===== Extracted information
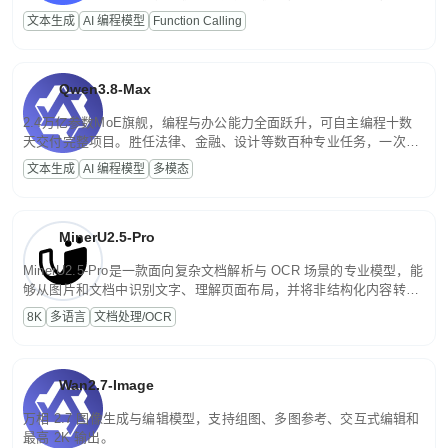
高并发、轻量化任务，适合日常对话、内容创作、基础 RAG、批量
文本生成
AI 编程模型
Function Calling
文案处理等普惠刚需场景。
Qwen3.8-Max
2.4万亿参数MoE旗舰，编程与办公能力全面跃升，可自主编程十数
天交付完整项目。胜任法律、金融、设计等数百种专业任务，一次对
话端到端交付生产级成果。原生视觉理解贯穿规划、执行与验证全流
文本生成
AI 编程模型
多模态
程，支持超长文档与长视频的深度语义解析。长程任务中自主规划与
闭环迭代，持续进化。
MinerU2.5-Pro
MinerU2.5-Pro是一款面向复杂文档解析与 OCR 场景的专业模型，能
够从图片和文档中识别文字、理解页面布局，并将非结构化内容转换
为便于存储、检索和二次处理的结构化结果。
8K
多语言
文档处理/OCR
Wan2.7-Image
万相 2.7 图像生成与编辑模型，支持组图、多图参考、交互式编辑和
最高 2K 输出。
==========
- Exercise aim
Every entry above is to be repeated word for word, with all pictures omitted.

- Output
高并发、轻量化任务，适合日常对话、内容创作、基础 RAG、批量
文本生成
AI 编程模型
Function Calling
文案处理等普惠刚需场景。
Qwen3.8-Max
2.4万亿参数MoE旗舰，编程与办公能力全面跃升，可自主编程十数
天交付完整项目。胜任法律、金融、设计等数百种专业任务，一次对
话端到端交付生产级成果。原生视觉理解贯穿规划、执行与验证全流
文本生成
AI 编程模型
多模态
程，支持超长文档与长视频的深度语义解析。长程任务中自主规划与
闭环迭代，持续进化。
MinerU2.5-Pro
MinerU2.5-Pro是一款面向复杂文档解析与 OCR 场景的专业模型，能
够从图片和文档中识别文字、理解页面布局，并将非结构化内容转换
为便于存储、检索和二次处理的结构化结果。
8K
多语言
文档处理/OCR
Wan2.7-Image
万相 2.7 图像生成与编辑模型，支持组图、多图参考、交互式编辑和
最高 2K 输出。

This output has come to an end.